By Alex Nieves / Pittsburgh Post-Gazette
Elaina Balouris and Margo Malone go to colleges more than 500 miles apart, compete in different conferences and until very recently, had never even faced off against one another in a collegiate race.
But when the two step up to the line for the start of the 10,000-meter run tonight at the NCAA Track and Field National Championships in Eugene, Ore., they will do so as unofficial teammates.
Balouris, a senior at the College of William and Mary and a graduate of Hampton High School, and Malone, a sophomore at Syracuse University and a graduate of North Hills High, spent a majority of their high school careers dominating track and field and cross country meets in the WPIAL. And while they were raking in honors, they also became close friends.
"It's funny, because I'm usually pretty competitive when it comes to racing, but with her, we have always just been friends," Balouris said.
But when the two headed their separate ways for college, it seemed unlikely that they would meet up again on the track. Rather than lose contact, however, they continued to talk and even train together in the offseason.

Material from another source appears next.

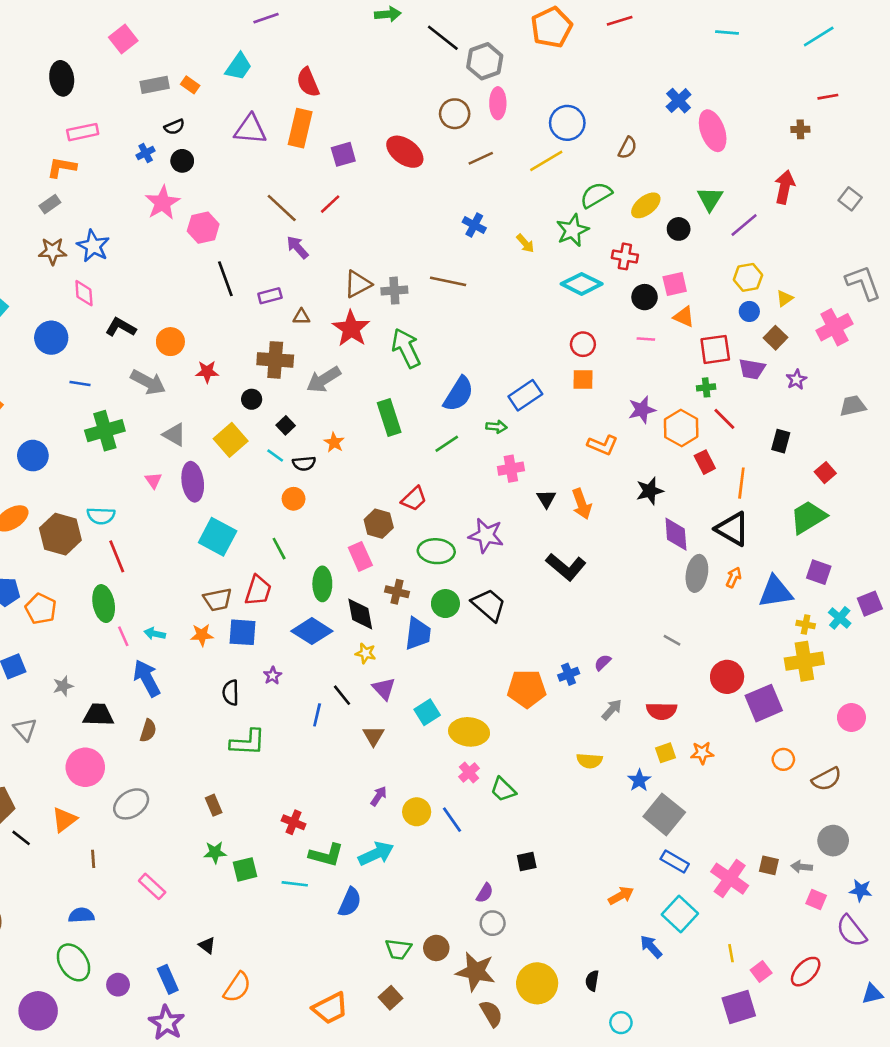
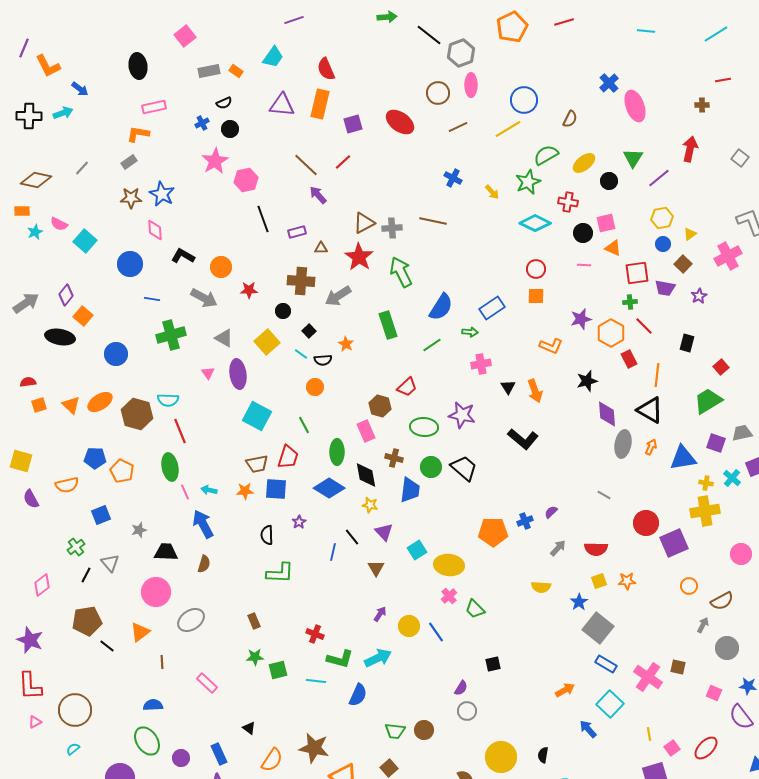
gray trapezoid: (853, 406) -> (742, 433), moved
gray arrow: (802, 867) -> (703, 625), moved, turned 112
brown star: (476, 972) -> (314, 748), moved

"In high school we raced against each other a lot, but we actually also trained together," Malone said. "We'd meet for long runs on the weekends or work out together.
"After [Balouris] graduated and went to William and Mary, we would still work out together in the summer time."
During her time at William and Mary, Balouris has become one of the most accomplished athletes in the history of the school's track program. She holds the school record in the indoor 3,000 meters, the second-fastest all-time marks in both the 5,000 and 10,000 meters and has been named the Colonial Athletic Association Athlete of the Year three times.
Her second-place finish in the 10,000 meters at the NCAA East preliminary May 29 in Jacksonville, Fla., also qualified Balouris for her third-consecutive trip to the national championships.
Malone already has notched a major accomplishment of her own during her short career at Syracuse, posting a school record in the 10,000 meters at the Atlantic Coast Conference Outdoor Track and Field Championships on April 17.
That performance set up a meeting with Balouris at the East preliminary, the only race between the two so far in their collegiate careers.
Malone finished the race in eighth with a time of 33:55.56 -- good enough to guarantee a spot in Eugene -- six spots back of Balouris who ran a lifetime best of 33:13.54.
"The first time that we raced together [collegiately] in track was this past regionals," Malone said. "It was so cool to line up with her; she is just so experienced and has great little tips and motivations for me. She gave me a huge hug at the end, too."
Balouris heads into the final race of her collegiate career as the No. 2 seed overall, while Malone enters her first championship race as the No. 8 seed. Both have said that they hope to come out of the meet with All-American honors, which are given to the top eight finishers.
While there are never any guarantees in track and field, both have a real shot at making the podium, as Balouris has run the ninth-fastest time this season of the women entered in the finals and Malone the 10th.
"All of us, our goal would be All-American, but more importantly just enjoy the experience and take it all in," Malone said.
Although Balouris and Malone may ultimately end up battling for the last one or two spots on the All-America list, there is no bitter rivalry between them. In fact, that is just the way it has always been for them.
"We just want each other to do well," Balouris said. "It's like I am going to have an extra teammate with me."